*** Exercise input Section Begins ***

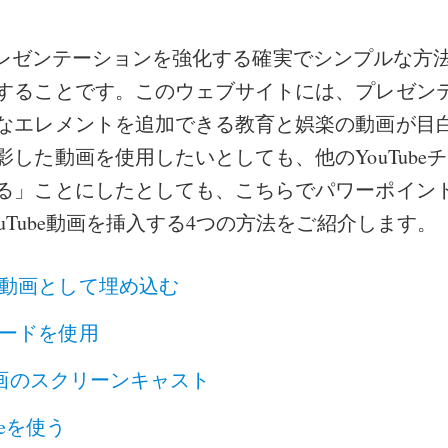
nt プレゼンテーションを強化する確実でシンプルな方法は
することです。このウェブサイトには、プレゼン
なエレメントを追加できる教育と娯楽の動画が目
影した動画を使用したいとしても、他のYouTube
る」ことにしたとしても、こちらでパワーポイン
uTube動画を挿入する4つの方法をご紹介します。
動画として埋め込む
ードを使用
e動画のスクリーンキャスト
uiteを使う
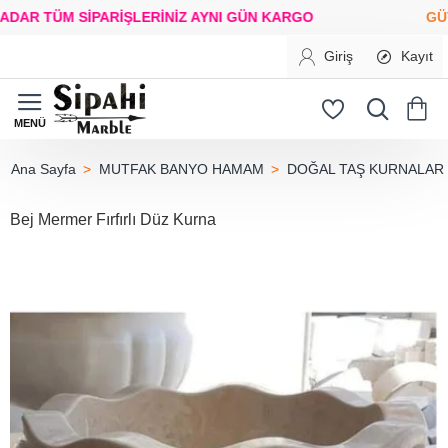
 TÜM SİPARİŞLERİNİZ
AYNI GÜN KARGO
GÜVENL
Giriş
Kayıt
MUTFAK BANYO HAMAM
DOĞAL TAŞ KURNALAR
home
Bej Mermer Fırfırlı Düz Kurna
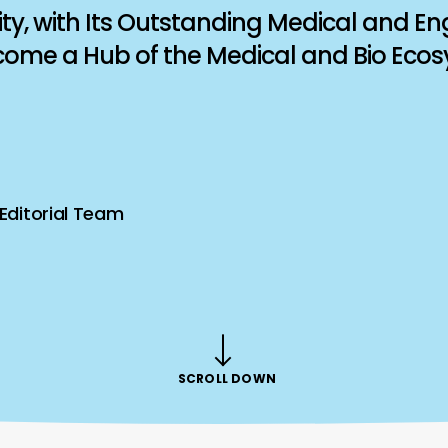
y, with Its Outstanding Medical and En
come a Hub of the Medical and Bio Eco
Editorial Team
SCROLL DOWN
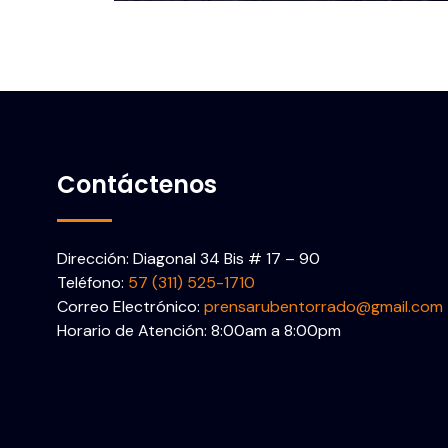
Contáctenos
Dirección: Diagonal 34 Bis # 17 – 90
Teléfono:
57 (311) 525-1710
Correo Electrónico:
prensarubentorrado@gmail.com
Horario de Atención: 8:00am a 8:00pm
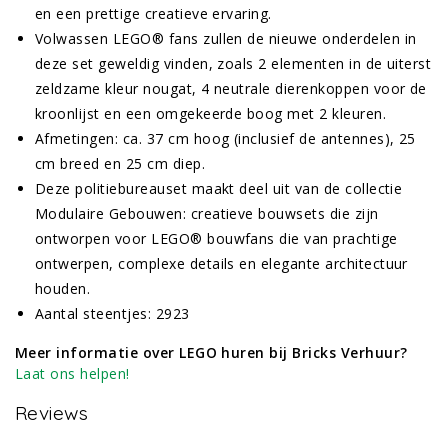
en een prettige creatieve ervaring.
Volwassen LEGO® fans zullen de nieuwe onderdelen in
deze set geweldig vinden, zoals 2 elementen in de uiterst
zeldzame kleur nougat, 4 neutrale dierenkoppen voor de
kroonlijst en een omgekeerde boog met 2 kleuren.
Afmetingen: ca. 37 cm hoog (inclusief de antennes), 25
cm breed en 25 cm diep.
Deze politiebureauset maakt deel uit van de collectie
Modulaire Gebouwen: creatieve bouwsets die zijn
ontworpen voor LEGO® bouwfans die van prachtige
ontwerpen, complexe details en elegante architectuur
houden.
Aantal steentjes: 2923
Meer informatie over LEGO huren bij Bricks Verhuur?
Laat ons helpen!
Reviews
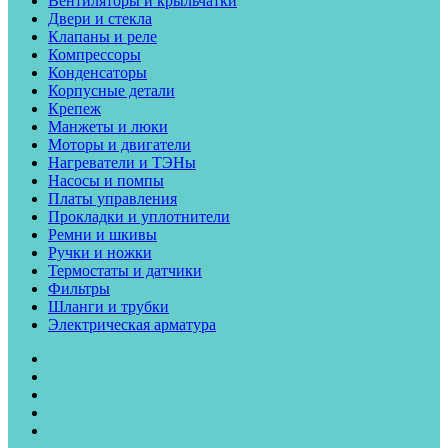
Вентиляторы и крыльчатки
Двери и стекла
Клапаны и реле
Компрессоры
Конденсаторы
Корпусные детали
Крепеж
Манжеты и люки
Моторы и двигатели
Нагреватели и ТЭНы
Насосы и помпы
Платы управления
Прокладки и уплотнители
Ремни и шкивы
Ручки и ножки
Термостаты и датчики
Фильтры
Шланги и трубки
Электрическая арматура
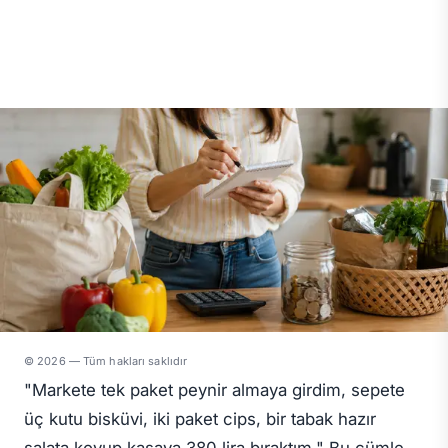
© 2026 — Tüm hakları saklıdır
"Markete tek paket peynir almaya girdim, sepete
üç kutu bisküvi, iki paket cips, bir tabak hazır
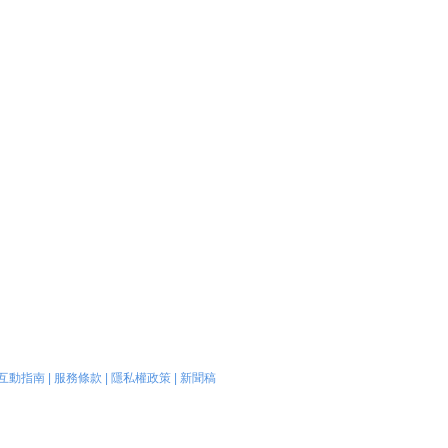
互動指南
|
服務條款
|
隱私權政策
|
新聞稿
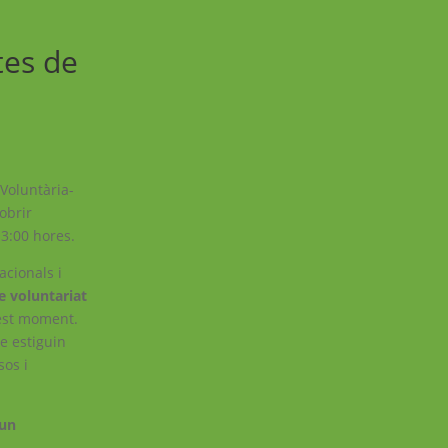
tes de
 Voluntària-
obrir
13:00 hores.
acionals i
de voluntariat
uest moment.
e estiguin
sos i
 un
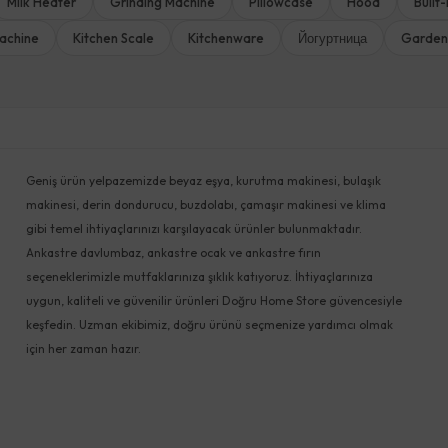
Milk Heater
Grinding Machine
Pillowcase
Hood
Built
achine
Kitchen Scale
Kitchenware
Йогуртница
Garden
Geniş ürün yelpazemizde beyaz eşya, kurutma makinesi, bulaşık
makinesi, derin dondurucu, buzdolabı, çamaşır makinesi ve klima
gibi temel ihtiyaçlarınızı karşılayacak ürünler bulunmaktadır.
Ankastre davlumbaz, ankastre ocak ve ankastre fırın
seçeneklerimizle mutfaklarınıza şıklık katıyoruz. İhtiyaçlarınıza
uygun, kaliteli ve güvenilir ürünleri Doğru Home Store güvencesiyle
keşfedin. Uzman ekibimiz, doğru ürünü seçmenize yardımcı olmak
için her zaman hazır.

*** Exercise input Section Ends ***

The lines above that hold the string "hazır" are to be located and copied.

üç kutu bisküvi, iki paket cips, bir tabak hazır
için her zaman hazır.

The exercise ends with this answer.